> **What needs to be done**
Without any of their pictures, return all of the records exactly.

[Opening Extracted entries section]

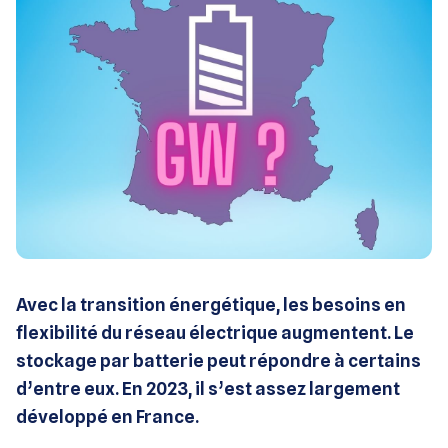
Avec la transition énergétique, les besoins en
flexibilité du réseau électrique augmentent. Le
stockage par batterie peut répondre à certains
d’entre eux. En 2023, il s’est assez largement
développé en France.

[Closing Extracted entries section]

> **Solution to the exercise**
Avec la transition énergétique, les besoins en
flexibilité du réseau électrique augmentent. Le
stockage par batterie peut répondre à certains
d’entre eux. En 2023, il s’est assez largement
développé en France.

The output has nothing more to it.